YAGNI for distributed rate limiters

So, I am working on this rate limiter. It’s in-process and in-memory. I look at other fine rate limiters, and many offer the ability to store the state in a shared system, such as Redis. Should I offer that?

Cards on the table: I worked pretty hard on optimal semantics and performance for my rate limiter, and the task of supporting an external store gives me a feeling of “ugh”. It would be a step change in complexity and perf. Distributed data is a hard problem.

Is it possible that, for most cases, you aren’t gonna need it? Let me attempt to talk you me out of the need for a distributed rate limiter.

The use case

We often run clusters of machines (say web servers), and wish to apply a rate limit policy to the cluster, not the individual machine.

Let’s adopt the assumption that the primary use case for a rate limiter is to protect a service from overload, with some notion of fairness. There are other use cases, but this is Job One.

Let’s further stipulate that precision is not too important. There is not a meaningful difference between 10 requests per second and 11 requests per second; we care about blunting the guy hitting us with 100 requests per second.

Strategy 1: Round-robin and divide by N

If we have a cluster of N machines, we can use a round-robin (or similar) algorithm to distribute the requests ~equally across all machines.

Instead of sharing state, we can decide on a cluster rate limit of X, and on each machine, simply configure a rate limit of X/N. We can do further division if we run multiple processes.

Strategy 2: Sticky sessions (and ignore N)

A sticky session means that the same user (or IP address or whatever) will always be routed to the same machine.

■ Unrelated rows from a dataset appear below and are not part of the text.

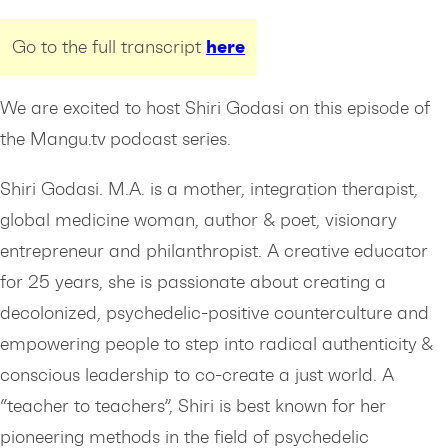
here
Go to the full transcript
We are excited to host Shiri Godasi on this episode of
the Mangu.tv podcast series.
Shiri Godasi. M.A. is a mother, integration therapist,
global medicine woman, author & poet, visionary
entrepreneur and philanthropist. A creative educator
for 25 years, she is passionate about creating a
decolonized, psychedelic-positive counterculture and
empowering people to step into radical authenticity &
conscious leadership to co-create a just world. A
“teacher to teachers”, Shiri is best known for her
pioneering methods in the field of psychedelic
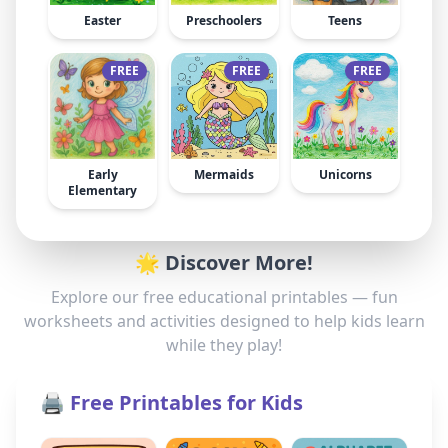
Easter
Preschoolers
Teens
FREE
FREE
FREE
Early
Mermaids
Unicorns
Elementary
🌟 Discover More!
Explore our free educational printables — fun
worksheets and activities designed to help kids learn
while they play!
🖨️ Free Printables for Kids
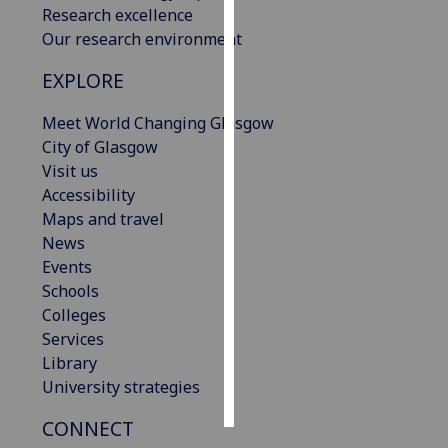
Research excellence
Our research environment
Personalised
advertising
EXPLORE
I’m happy to
Meet World Changing Glasgow
get
City of Glasgow
personalised
Visit us
ads
Accessibility
I do not
Maps and travel
want
News
personalised
Events
ads
Schools
Colleges
save
Services
choices
Library
accept
University strategies
all
CONNECT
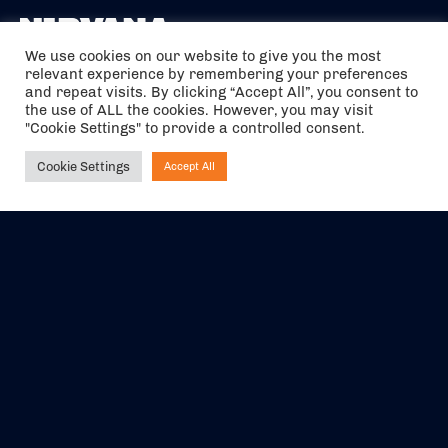
We use cookies on our website to give you the most
relevant experience by remembering your preferences
The air holidays/flights shown are ATOL Protected by the Civil
and repeat visits. By clicking “Accept All”, you consent to
Aviation Authority. Our ATOL number is 6985.
the use of ALL the cookies. However, you may visit
"Cookie Settings" to provide a controlled consent.
We are a member of ABTA (Y1059). You can contact ABTA at
abta.com
. For travel advice visit
gov.uk/foreign-travel-advice
.
Cookie Settings
Accept All
Ask NIRVANA
EVENTS
ABOUT US
CONTACT US
OFFICIAL PARTNERS
MY ACCOUNT
PRESS & MEDIA
CAREERS
BOOKING TERMS &
CONDITIONS
WEBSITE TERMS &
PRIVACY POLICY
CONDITIONS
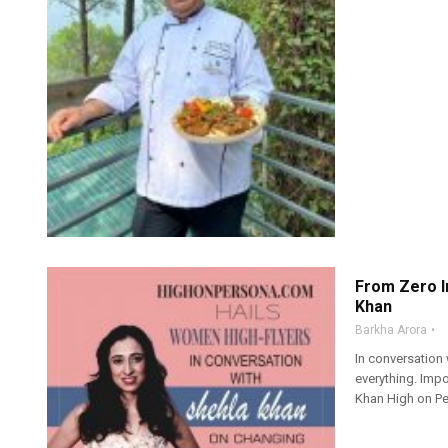
From Zero I
Khan
Barkha Arora
In conversation
everything. Imp
Khan High on Pe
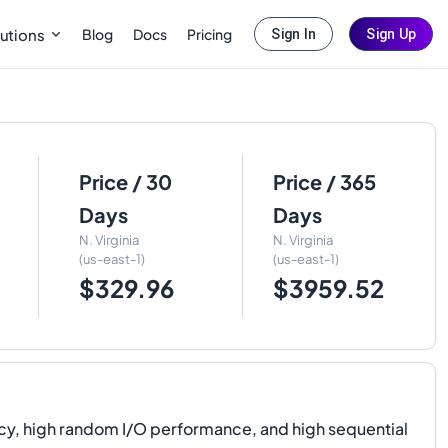
Blog
Docs
Pricing
utions
Sign In
Sign Up
Price / 30
Price / 365
Days
Days
N. Virginia
N. Virginia
(us-east-1)
(us-east-1)
$329.96
$3959.52
cy, high random I/O performance, and high sequential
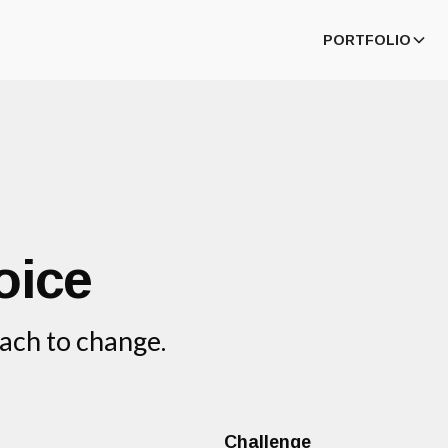
PORTFOLIO
oice
ach to change.
Challenge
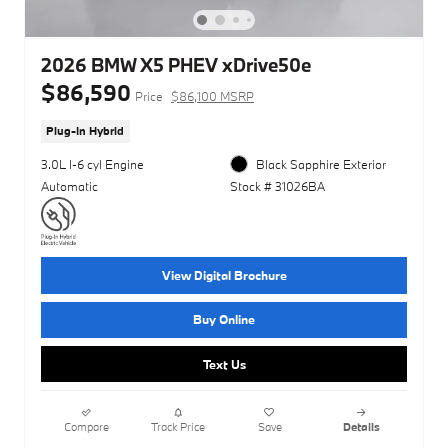
2026 BMW X5 PHEV xDrive50e
$86,590
Price
$86,100 MSRP
Plug-In Hybrid
3.0L I-6 cyl Engine
Black Sapphire Exterior
Automatic
Stock # 31026BA
View Digital Brochure
Buy Online
Text Us
Compare
Track Price
Save
Details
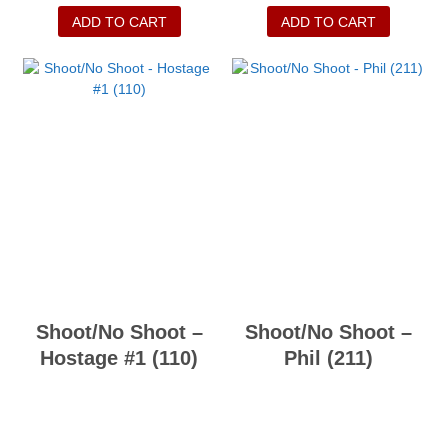
ADD TO CART
ADD TO CART
Shoot/No Shoot –
Shoot/No Shoot –
Hostage #1 (110)
Phil (211)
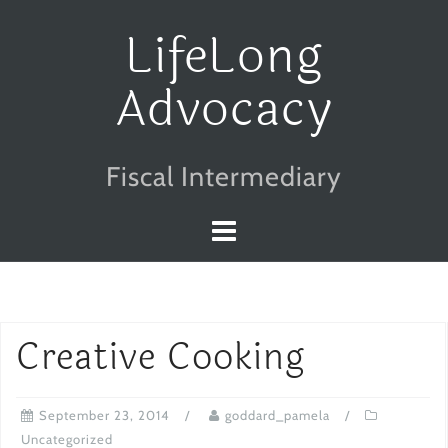
Skip
LifeLong
to
Advocacy
content
Fiscal Intermediary
Creative Cooking
September 23, 2014
goddard_pamela
Uncategorized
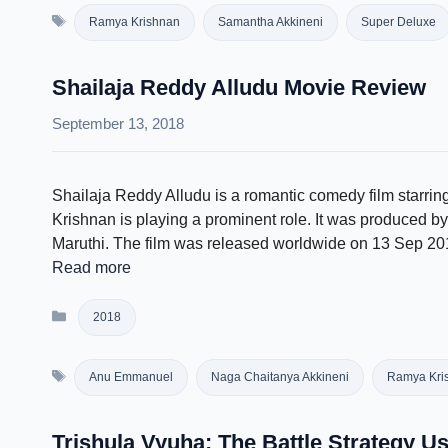
Tags
Ramya Krishnan
Samantha Akkineni
Super Deluxe
Shailaja Reddy Alludu Movie Review
September 13, 2018
Shailaja Reddy Alludu is a romantic comedy film starr
Krishnan is playing a prominent role. It was produced 
Maruthi. The film was released worldwide on 13 Sep 20
Read more
Categories
2018
Tags
Anu Emmanuel
Naga Chaitanya Akkineni
Ramya Kri
Trishula Vyuha: The Battle Strategy U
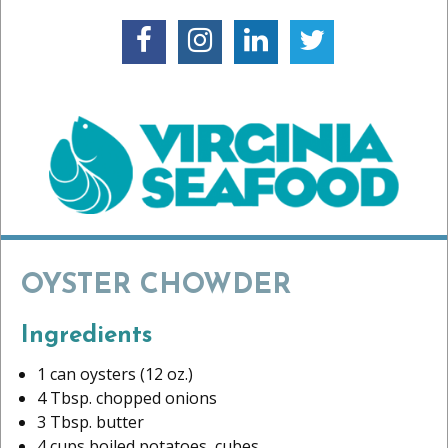
OYSTER CHOWDER
Ingredients
1 can oysters (12 oz.)
4 Tbsp. chopped onions
3 Tbsp. butter
4 cups boiled potatoes, cubes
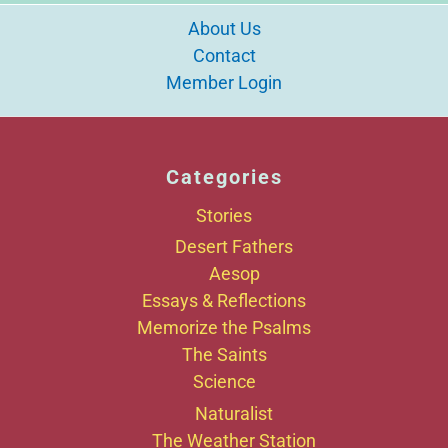
About Us
Contact
Member Login
Categories
Stories
Desert Fathers
Aesop
Essays & Reflections
Memorize the Psalms
The Saints
Science
Naturalist
The Weather Station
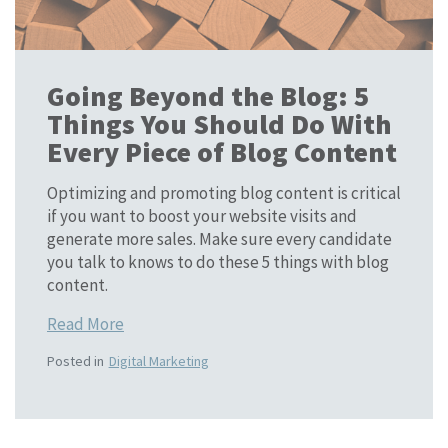
Going Beyond the Blog: 5
Things You Should Do With
Every Piece of Blog Content
Optimizing and promoting blog content is critical
if you want to boost your website visits and
generate more sales. Make sure every candidate
you talk to knows to do these 5 things with blog
content.
Read More
Posted in
Digital Marketing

If our rate limit is applied per-user (or other sharding key), then we don’t need to share state at all. The machine-local state is equivalent to the “cluster” state for that user, since that user will only ever “see” one machine.

(Credit to @kevin-montrose for this idea.)

Strategy 3: Do it on the load balancer

The load balancer is a proxy for the cluster, both literally and figuratively. If we wish apply a cluster-wide rate limit, let’s do it there, and not on individual machines.

Summary and addendum

So perhaps the complexity of true, distributed rate limiting should only be adopted after we have proved that the above strategies are insufficient.

Spitballing: if I were to implement it…

If I choose to support distribution in my rate limiter, I will try to do it not by implementing alternative data stores within the package. Rather, I would offer the primitives to allow others to do so.

I might offer a method to emit events from the rate limiter, and a complementary method for consuming such events. I would define a serializable data type representing the event.

In turn, you, the user, can choose to transport that event over pub/sub, persist it to a database, or whatever. The user can decide on synchrony, batching, eventual consistency, etc.

Published August 28, 2025